Container orchestration: Kubernetes 1.25+ Cloud platforms (private cloud or on-premise cloud stacks):
  • Amazon Web Services (EKS)
  • Microsoft Azure (AKS)
  • Google Cloud Platform (GKE)
  • On-premises Kubernetes (Rancher, OpenShift, vanilla k8s)
Minimum compute requirements (for a production deployment handling ~50 concurrent calls):
ComponentCPURAMStorage
Call Gateway4 vCPU8 GB20 GB
Orchestrator8 vCPU16 GB50 GB
Transcription8 vCPU16 GB10 GB
TTS Engine4 vCPU8 GB10 GB
LLM Router4 vCPU8 GB10 GB
Data Layer (DB)4 vCPU16 GB500 GB+
Dashboard + API4 vCPU8 GB20 GB
Requirements scale approximately linearly with concurrency. For 200 concurrent calls, multiply the above by 4. Networking requirements:
  • Outbound internet access required for: LLM API calls (OpenAI, Groq, DeepSeek, Google) unless running local LLM inference; TTS API calls (Cartesia, ElevenLabs) unless using locally hosted models; License validation (periodic, can be done through a proxy)
  • If fully air-gapped: Requires locally hosted LLM (e.g., llama.cpp, vLLM with an approved model) and locally hosted TTS (additional setup required; contact solutions engineering)

LLM Options for On-Premise

For on-premise deployments that require fully air-gapped operation:
  • OpenAI API via Azure OpenAI Service: Azure OpenAI offers GPT-4o and GPT-4o Mini with data residency in Azure regions of your choice, including India. API calls stay within Azure - this is often sufficient for data residency requirements without requiring a fully local LLM.
  • Self-hosted open-source LLMs: For fully disconnected deployments, DialNexa’s on-premise stack supports integration with vLLM-hosted models. Model selection and quality will differ from hosted options. Contact solutions engineering for supported model list.

Telephony Integration

On-premise deployments connect to the PSTN via:
  • SIP trunk: Bring your own SIP trunk from any carrier.
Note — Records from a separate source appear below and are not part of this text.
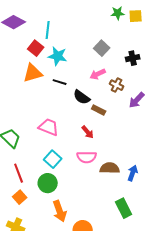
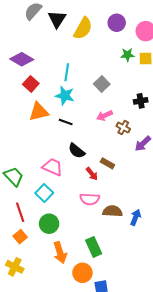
cyan line: (48, 30) -> (67, 72), moved
red square: (36, 48) -> (31, 84), moved
gray square: (102, 48) -> (102, 84), moved
black semicircle: (82, 97) -> (77, 151), moved
brown rectangle: (99, 110) -> (107, 163), moved
cyan square: (53, 159) -> (44, 193), moved
green rectangle: (124, 208) -> (94, 247), moved

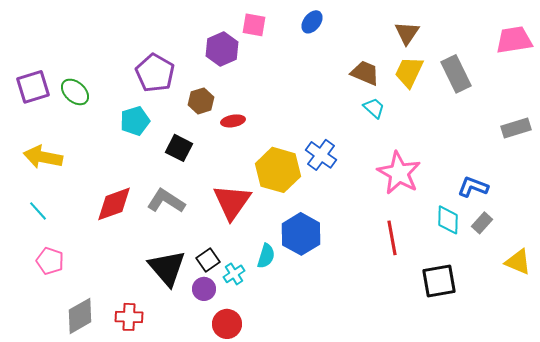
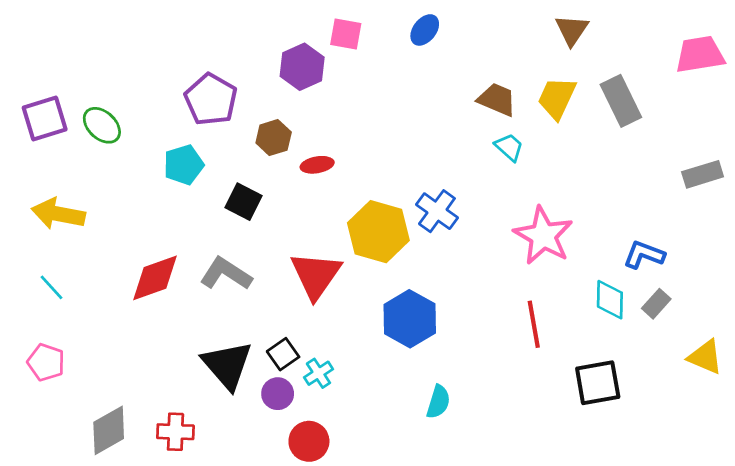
brown triangle: (407, 33) -> (572, 30), moved
cyan semicircle: (266, 256) -> (438, 402), moved
pink pentagon: (50, 261) -> (46, 362), moved

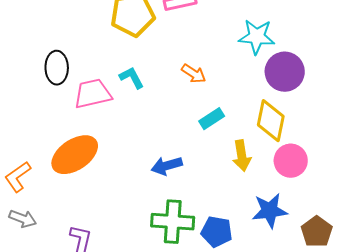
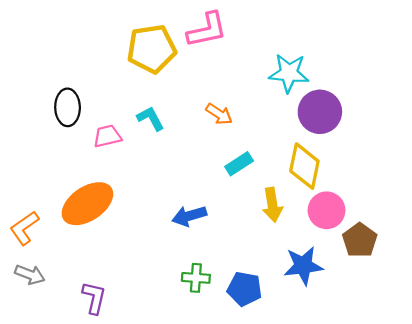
pink trapezoid: (93, 94) -> (107, 136), size x0.7
green cross: (173, 222) -> (196, 278), size x0.6
brown pentagon: (317, 232) -> (360, 240), moved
The DialNexa Call Gateway accepts SIP connections on configurable ports.
  • Existing carrier via SIP: Route calls from your existing Plivo account or any other SIP-capable carrier to the on-premise Call Gateway via SIP.
  • Legacy PBX: DialNexa on-premise can integrate with existing on-premises PBX systems (Asterisk, FreeSWITCH, Cisco UCM) via SIP.

Updates and Licensing

On-premise deployments are licensed annually per seat/concurrency tier. DialNexa provides:
  • Container images via a private registry (credentials provided at contract signing)
  • A Helm chart for Kubernetes deployment
  • Regular security and feature updates (applied on your schedule)
  • A dedicated solutions engineer for initial deployment and ongoing support
License keys must be renewed annually. License validation is performed by the DialNexa Orchestrator service. In fully air-gapped environments, offline license validation is available.

Getting Started

On-premise deployment requires a sales engagement before technical setup can begin.
1

Contact sales

Reach out at [email protected] or through your account manager. Provide a brief description of your requirements: call volume, infrastructure environment, compliance constraints, and timeline.
2

Solutions engineering call

A DialNexa solutions engineer will meet with your team to assess requirements, size the deployment, and discuss integration with your existing telephony and identity infrastructure.
3

Proof of concept

For qualified prospects, DialNexa provides a time-limited on-premise POC deployment to validate the platform in your environment before committing to a full deployment.
4

Deployment and onboarding

Upon contract signing, you receive access to the container registry, Helm charts, and deployment documentation. A dedicated solutions engineer supports the initial deployment and provides onboarding for your technical team.